Warning and Withdrawal from the Faculty

100 level

Any student registered in the department who passed less than 25 units will be asked to withdraw from the faculty. The 25 units must include: 8 units of Mathematics, 6 units of Physics, 5 units of Chemistry

Also, students with less than 30 units get a warning

200 level

Any student with less than 60 units gets a warning

Any student with less than 50 units will be asked to withdraw from th faculty

300 level

Any student with less than 90 units gets a warning

Any student with less than 75 units will be asked to withdraw from the faculty

400 level

Any student with less than 100 units gets a warning

Any student (100 – 400 level) with a GPA less than 1.0 at the end of first semester gets a warning.

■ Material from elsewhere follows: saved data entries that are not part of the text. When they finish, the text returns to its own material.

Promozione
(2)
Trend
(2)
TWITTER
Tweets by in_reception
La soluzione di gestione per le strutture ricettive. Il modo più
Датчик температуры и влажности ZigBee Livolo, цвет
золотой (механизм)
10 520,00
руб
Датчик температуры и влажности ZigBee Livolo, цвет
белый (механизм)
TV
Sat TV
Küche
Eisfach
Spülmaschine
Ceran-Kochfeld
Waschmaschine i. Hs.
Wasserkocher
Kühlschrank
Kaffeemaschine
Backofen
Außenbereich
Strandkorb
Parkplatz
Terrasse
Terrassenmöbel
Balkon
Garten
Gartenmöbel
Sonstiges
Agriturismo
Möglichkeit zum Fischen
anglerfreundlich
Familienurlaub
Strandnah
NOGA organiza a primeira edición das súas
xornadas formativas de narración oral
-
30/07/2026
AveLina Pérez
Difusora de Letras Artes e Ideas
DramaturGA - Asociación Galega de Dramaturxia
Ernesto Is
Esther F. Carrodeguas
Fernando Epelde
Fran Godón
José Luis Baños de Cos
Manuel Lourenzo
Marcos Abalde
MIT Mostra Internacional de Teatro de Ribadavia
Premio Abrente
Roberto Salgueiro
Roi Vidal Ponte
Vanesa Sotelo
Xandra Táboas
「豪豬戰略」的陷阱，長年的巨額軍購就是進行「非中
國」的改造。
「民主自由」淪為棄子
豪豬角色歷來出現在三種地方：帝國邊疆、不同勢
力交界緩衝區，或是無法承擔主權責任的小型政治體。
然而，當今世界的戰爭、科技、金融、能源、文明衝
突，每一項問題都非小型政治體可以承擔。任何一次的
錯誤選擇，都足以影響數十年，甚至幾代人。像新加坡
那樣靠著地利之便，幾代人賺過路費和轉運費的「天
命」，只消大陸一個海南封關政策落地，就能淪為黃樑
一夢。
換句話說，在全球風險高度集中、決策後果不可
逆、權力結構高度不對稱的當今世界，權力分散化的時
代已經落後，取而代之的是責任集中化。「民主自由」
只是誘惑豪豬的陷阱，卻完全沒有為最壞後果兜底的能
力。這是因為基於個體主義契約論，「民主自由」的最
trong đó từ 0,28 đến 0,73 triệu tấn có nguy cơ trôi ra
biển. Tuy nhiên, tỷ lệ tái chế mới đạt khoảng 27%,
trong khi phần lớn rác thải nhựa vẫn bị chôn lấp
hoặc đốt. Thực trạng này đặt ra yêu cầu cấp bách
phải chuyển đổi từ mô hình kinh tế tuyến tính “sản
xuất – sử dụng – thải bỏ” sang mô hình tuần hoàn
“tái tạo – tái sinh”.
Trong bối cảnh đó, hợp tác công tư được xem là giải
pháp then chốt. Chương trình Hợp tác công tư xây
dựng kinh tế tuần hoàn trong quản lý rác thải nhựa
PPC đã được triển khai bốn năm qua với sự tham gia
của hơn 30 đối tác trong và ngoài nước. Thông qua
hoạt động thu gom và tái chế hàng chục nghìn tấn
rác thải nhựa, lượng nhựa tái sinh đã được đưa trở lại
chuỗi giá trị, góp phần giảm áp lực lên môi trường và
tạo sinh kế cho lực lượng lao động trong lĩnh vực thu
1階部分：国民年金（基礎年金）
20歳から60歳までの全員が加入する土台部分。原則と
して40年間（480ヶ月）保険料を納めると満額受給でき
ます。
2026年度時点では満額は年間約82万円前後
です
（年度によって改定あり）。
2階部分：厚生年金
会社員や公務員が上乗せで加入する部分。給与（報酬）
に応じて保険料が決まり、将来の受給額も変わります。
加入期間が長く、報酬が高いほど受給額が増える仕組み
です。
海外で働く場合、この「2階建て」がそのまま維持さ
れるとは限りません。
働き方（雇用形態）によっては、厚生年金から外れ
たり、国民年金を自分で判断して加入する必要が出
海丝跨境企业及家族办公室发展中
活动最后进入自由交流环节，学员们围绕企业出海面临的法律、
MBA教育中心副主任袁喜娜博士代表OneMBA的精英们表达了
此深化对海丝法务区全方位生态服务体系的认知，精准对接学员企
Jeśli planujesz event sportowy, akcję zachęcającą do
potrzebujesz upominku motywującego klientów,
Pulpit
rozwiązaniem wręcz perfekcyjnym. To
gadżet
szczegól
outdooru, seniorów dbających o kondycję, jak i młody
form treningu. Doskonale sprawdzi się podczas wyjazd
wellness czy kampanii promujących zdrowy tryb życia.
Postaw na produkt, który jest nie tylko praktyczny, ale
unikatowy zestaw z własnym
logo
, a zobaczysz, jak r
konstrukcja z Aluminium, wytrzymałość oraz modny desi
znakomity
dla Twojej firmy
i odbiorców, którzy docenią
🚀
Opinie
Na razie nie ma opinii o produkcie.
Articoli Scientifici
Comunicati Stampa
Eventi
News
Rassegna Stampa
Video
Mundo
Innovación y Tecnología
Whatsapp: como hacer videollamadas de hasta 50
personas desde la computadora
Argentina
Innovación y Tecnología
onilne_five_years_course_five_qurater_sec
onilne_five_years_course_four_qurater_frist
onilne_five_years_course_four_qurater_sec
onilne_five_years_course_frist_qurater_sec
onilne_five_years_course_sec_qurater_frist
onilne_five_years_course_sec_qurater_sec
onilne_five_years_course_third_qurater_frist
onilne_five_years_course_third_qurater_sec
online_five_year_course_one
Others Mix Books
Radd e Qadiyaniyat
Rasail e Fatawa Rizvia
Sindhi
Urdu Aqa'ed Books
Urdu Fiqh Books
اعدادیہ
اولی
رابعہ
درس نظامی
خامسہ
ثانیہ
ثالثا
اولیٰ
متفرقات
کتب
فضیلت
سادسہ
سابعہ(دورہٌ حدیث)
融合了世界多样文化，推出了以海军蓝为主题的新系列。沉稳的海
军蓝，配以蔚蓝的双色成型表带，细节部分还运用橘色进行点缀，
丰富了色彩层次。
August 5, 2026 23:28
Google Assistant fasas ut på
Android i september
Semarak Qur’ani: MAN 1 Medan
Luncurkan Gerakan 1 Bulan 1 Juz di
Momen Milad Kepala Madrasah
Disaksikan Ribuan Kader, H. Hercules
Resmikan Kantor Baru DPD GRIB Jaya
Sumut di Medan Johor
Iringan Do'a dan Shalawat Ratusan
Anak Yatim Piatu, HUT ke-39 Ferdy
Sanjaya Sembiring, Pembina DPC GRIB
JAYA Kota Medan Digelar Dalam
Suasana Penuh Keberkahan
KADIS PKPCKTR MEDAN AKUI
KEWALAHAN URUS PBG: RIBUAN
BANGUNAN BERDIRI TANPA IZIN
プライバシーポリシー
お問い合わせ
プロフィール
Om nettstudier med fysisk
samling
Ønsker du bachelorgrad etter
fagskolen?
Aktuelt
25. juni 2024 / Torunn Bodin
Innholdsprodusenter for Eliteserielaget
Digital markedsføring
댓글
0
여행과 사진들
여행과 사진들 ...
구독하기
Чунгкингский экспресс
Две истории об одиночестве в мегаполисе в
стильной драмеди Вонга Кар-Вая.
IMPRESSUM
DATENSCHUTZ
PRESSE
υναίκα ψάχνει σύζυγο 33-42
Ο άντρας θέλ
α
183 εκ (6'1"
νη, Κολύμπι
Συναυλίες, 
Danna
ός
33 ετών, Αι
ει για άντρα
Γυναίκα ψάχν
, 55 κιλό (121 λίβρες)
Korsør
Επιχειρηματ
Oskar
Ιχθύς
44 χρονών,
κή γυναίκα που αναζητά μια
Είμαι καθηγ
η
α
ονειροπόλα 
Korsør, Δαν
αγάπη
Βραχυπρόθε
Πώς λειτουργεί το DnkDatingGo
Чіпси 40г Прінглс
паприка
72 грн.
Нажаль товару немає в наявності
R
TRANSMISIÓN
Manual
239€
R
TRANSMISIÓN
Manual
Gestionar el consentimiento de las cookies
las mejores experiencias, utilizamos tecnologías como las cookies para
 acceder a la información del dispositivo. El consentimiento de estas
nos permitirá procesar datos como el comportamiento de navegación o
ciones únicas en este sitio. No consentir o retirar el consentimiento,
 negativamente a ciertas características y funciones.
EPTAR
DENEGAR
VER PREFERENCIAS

Withdrawal from the University

100 level

At the end of first year, a student with a CGPA less than 1.0 and who has passed less than 15 units would be asked to withdraw from the University.

200 level

At the end of the second year, a student who has passed less than 30 units (cumulative) would be asked to withdraw from the University

300 level

At the end of the third year, a student who has passed less than 45 units (cumulative) would be asked to withdraw from the University.